Addressing the government’s poor track record and concerns that it is not “serious” about aged care reform, lawyers have called for the Morrison government to act urgently to implement the 148 recommendations made in the final report.
The federal government has already promised to spend almost half a billion dollars on immediate measures to overhaul the aged care sector, but the legal profession is still concerned that its lack of action over the past two decades will lull the federal government into complacency which could “delay necessary action”.
The final report into the aged care royal commission, released by commissioners the Honourable Tony Pagone QC and Lynelle Briggs AO, has proposed almost 150 recommendations for reform following a two-year investigation that includes amending the Aged Care Act 1997 and a new serious incident reporting scheme.
Australian Lawyers Alliance (ALA) spokesperson and lawyer Catherine Henry said that while the recommendations have been welcomed by the association body, their concerns are primarily with how quickly the government will act.

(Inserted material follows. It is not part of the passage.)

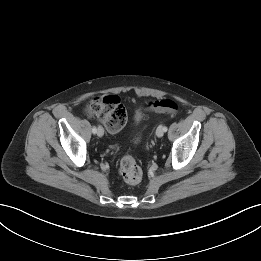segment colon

“Five years is too long to wait. An urgent response to the problems in the sector is required. Despite more than 30 reviews over the past 20 years, we have not seen any evidence of an appetite for reform,” Ms Henry commented. “A new Aged Care Act is critical, and we need to get this right but waiting for this legislation to be drafted cannot be an excuse to delay the implementation of other essential actions.”
She added that the federal government was quick to promise that it would implement recommendations from the financial services royal commission, but two years on a majority of the reforms have been delayed and others abandoned completely.
“This is not acceptable, and it will not be acceptable for the aged care royal commission recommendations to face similar delays,” Ms Henry said.
Ms Henry added that strong and robust regulation of the sector is one of the most important aspects of the reform process and it is a “great shame” that it was an area that the commissioners could not agree on. This uncertainty from the commissions could cause confusion within government, which could then foster further inaction.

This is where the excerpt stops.